US President Barack Obama has reappointed Fran Ulmer as Chair of the US Arctic Research Commission (USARC). In two days, Ulmer will present Secretary of State John Kerry with a new report on the goals and objectives for the US Arctic Research Program.
– In response to rapid changes in the Arctic, scientific research should be expanded and focused on six major themes according to the “Report on the Goals and Objectives for Arctic Research 2015-2016 for the US Arctic Research Program”, a report released on Friday by the US Arctic Research Commission (USARC).
The Commission is an independent federal agency that was established in 1984 by the Arctic Research and Policy Act. The report is published biennially.

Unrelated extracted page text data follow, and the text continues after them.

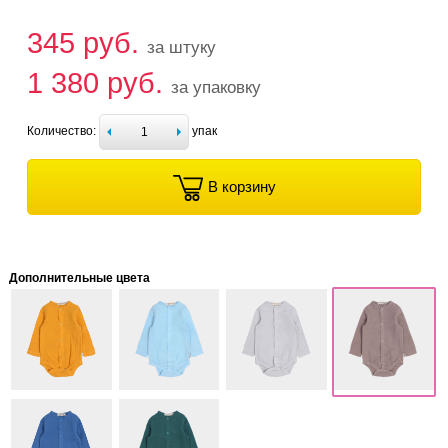
345 руб.
за штуку
1 380 руб.
за упаковку
Количество:
упак
В корзину
Дополнительные цвета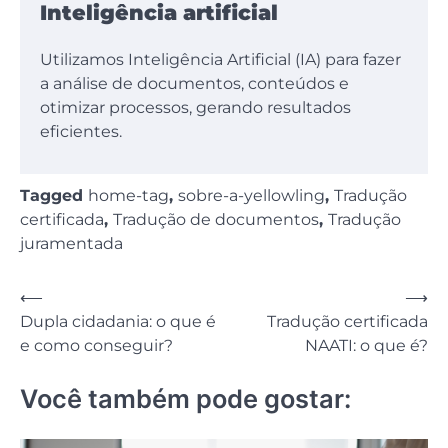
Inteligência artificial
Utilizamos Inteligência Artificial (IA) para fazer
a análise de documentos, conteúdos e
otimizar processos, gerando resultados
eficientes.
Tagged
home-tag
,
sobre-a-yellowling
,
Tradução
certificada
,
Tradução de documentos
,
Tradução
juramentada
Navegação
⟵
⟶
Dupla cidadania: o que é
Tradução certificada
de
e como conseguir?
NAATI: o que é?
Post
Você também pode gostar: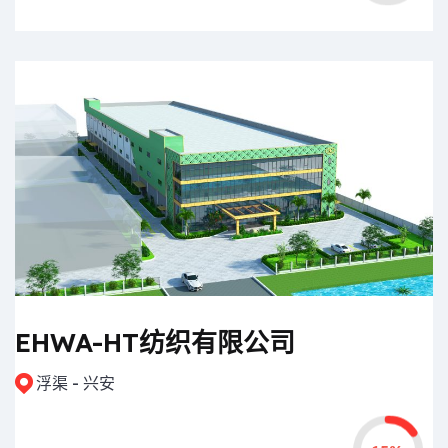
EHWA-HT纺织有限公司
浮渠 - 兴安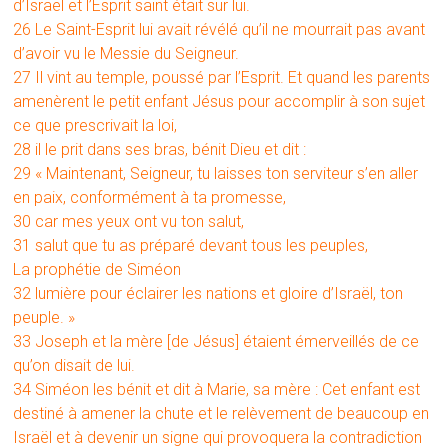
d’Israël et l’Esprit saint était sur lui.
26 Le Saint-Esprit lui avait révélé qu’il ne mourrait pas avant
d’avoir vu le Messie du Seigneur.
27 Il vint au temple, poussé par l’Esprit. Et quand les parents
amenèrent le petit enfant Jésus pour accomplir à son sujet
ce que prescrivait la loi,
28 il le prit dans ses bras, bénit Dieu et dit :
29 « Maintenant, Seigneur, tu laisses ton serviteur s’en aller
en paix, conformément à ta promesse,
30 car mes yeux ont vu ton salut,
31 salut que tu as préparé devant tous les peuples,
La prophétie de Siméon
32 lumière pour éclairer les nations et gloire d’Israël, ton
peuple. »
33 Joseph et la mère [de Jésus] étaient émerveillés de ce
qu’on disait de lui.
34 Siméon les bénit et dit à Marie, sa mère : Cet enfant est
destiné à amener la chute et le relèvement de beaucoup en
Israël et à devenir un signe qui provoquera la contradiction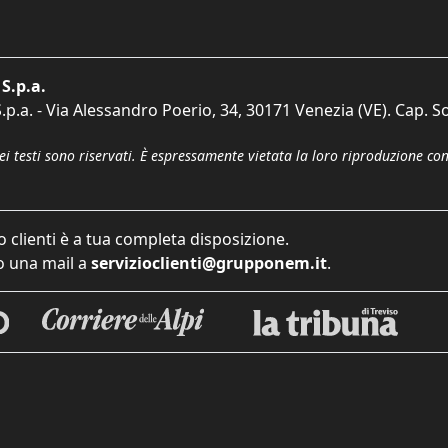
S.p.a.
p.a. - Via Alessandro Poerio, 34, 30171 Venezia (VE). Cap. So
dei testi sono riservati. È espressamente vietata la loro riproduzione co
o clienti è a tua completa disposizione.
 una mail a
servizioclienti@grupponem.it
.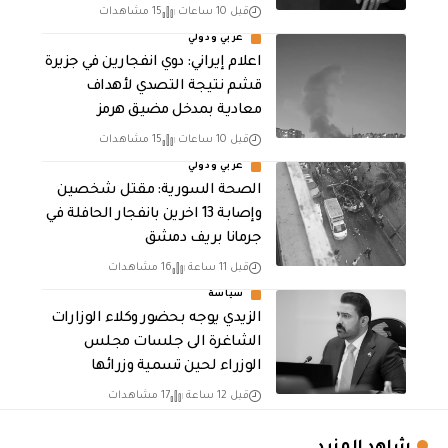
قبل 10 ساعات
15 مشاهدات
عربي ودولي
اعلام إيراني: دوي انفجارين في جزيرة
قشم نتيجة التصدي لأهداف
معادية بمدخل مضيق هرمز
قبل 10 ساعات
15 مشاهدات
عربي ودولي
الصحة السورية: مقتل شخصين
وإصابة 13 اخرين بانفجار الحافلة في
جرمانا بريف دمشق
قبل 11 ساعة
16 مشاهدات
سياسة
الزيدي يوجه بحضور وكلاء الوزارات
الشاغرة الى جلسات مجلس
الوزراء لحين تسمية وزرائها
قبل 12 ساعة
17 مشاهدات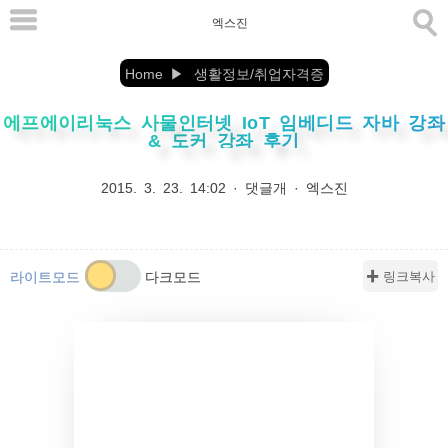
본
엑스진
문
으
Home
생활정보/취업자격증
로
에프에이리눅스 사물인터넷 IoT 임베디드 자바 강좌
바
& 도커 강좌 후기
로
가
2015. 3. 23. 14:02
·
댓글개
·
엑스진
기
✚ 링크복사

Environmental change & human health
Fran Ulmer, who recently was appointed to a second 4-year term as Chair of the USARC, will present Secretary of State John Kerry with the report on May 21 at the Department of State, which is hosting a reception in celebration of the U.S Chairmanship of the Arctic Council. Last year, in July, Kerry named Fran Ulmer “Special Advisor on the Arctic Science and Policy”.
According to USARC’s 2015-1016 report these six broad categories calls for greater research effort:
1. Observe, Understand, and Predict Arctic Environmental Change
2. Improve Arctic Human Health
3. Advance Knowledge of Arctic Natural Resources: A Focus on Renewable Energy
4. Advance the Arctic “Built Environment”

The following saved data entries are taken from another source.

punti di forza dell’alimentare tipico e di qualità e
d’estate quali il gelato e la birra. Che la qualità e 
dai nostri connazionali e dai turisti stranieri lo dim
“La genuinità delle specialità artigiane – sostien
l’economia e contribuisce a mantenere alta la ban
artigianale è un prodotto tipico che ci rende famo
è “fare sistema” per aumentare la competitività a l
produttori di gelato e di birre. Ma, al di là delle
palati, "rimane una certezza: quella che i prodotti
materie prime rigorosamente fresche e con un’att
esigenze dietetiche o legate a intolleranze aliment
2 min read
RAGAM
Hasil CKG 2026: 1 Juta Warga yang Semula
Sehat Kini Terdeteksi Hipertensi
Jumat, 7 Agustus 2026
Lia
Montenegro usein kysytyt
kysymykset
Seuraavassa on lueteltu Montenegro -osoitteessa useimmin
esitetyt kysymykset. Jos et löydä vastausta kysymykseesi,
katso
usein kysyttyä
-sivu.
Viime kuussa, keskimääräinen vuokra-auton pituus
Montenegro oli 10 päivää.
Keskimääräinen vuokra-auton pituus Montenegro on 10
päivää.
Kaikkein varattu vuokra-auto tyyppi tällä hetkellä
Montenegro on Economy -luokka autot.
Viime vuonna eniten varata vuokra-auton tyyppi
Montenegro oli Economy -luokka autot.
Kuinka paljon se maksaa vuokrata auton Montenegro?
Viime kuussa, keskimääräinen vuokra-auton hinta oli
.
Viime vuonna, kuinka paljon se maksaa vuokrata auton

5. Explore Arctic Cultures and Community Resilience
6. Enhance International Scientific Cooperation in the Arctic
– We strive to be an effective link
– Dramatic changes in the Arctic environment, and the pace of resource development, combine to make it very important that public and private decision makers have access to relevant research, including timely and comprehensive information and a more thorough understanding of Arctic ecosystems, resources, and infrastructure challenges. The Commission strives to be an effective link between the people who do the research and those who need the results, Ulmer said.
– I am pleased to be reappointed to this commission, which has been contributing advice about the Arctic since it was created in 1984, Ulmer said.
In January, Ulmer participated at the Arctic Frontier conference in Tromsø, Norway. (Article in Norwegian)
As a special adviser on Arctic Science and Policy she advises on many issues, including the US Chairmanship of the Arctic Council. Last month US took over the two-year long chairmanship in the high-level intergovernmental forum from Canada.
Shape national Arctic Research Plan
Prior to Ulmer’s association with the USARC, Ulmer served on the National Commission on the BP Deepwater Hirizon Oil Spill and Offshore Drilling. She was also chancellor of the University of Alaska Anchorage, and served as Alaska’s Lieutenant Governor, an Alaska state representative and Mayor.
USARC’s mission is to develop and recommend US Arctic research policy to the President and to Congress, and to build cooperative links in Arctic research both within the federal government, with Arctic residents, the State of Alaska, researchers and international partners.
The Commission’s research goals help shape the national Arctic Research Plan. The most recent version of which was released by the White House in February, 2013. The Commission’s report will also inform the work of the Arctic Executive Steering Committee.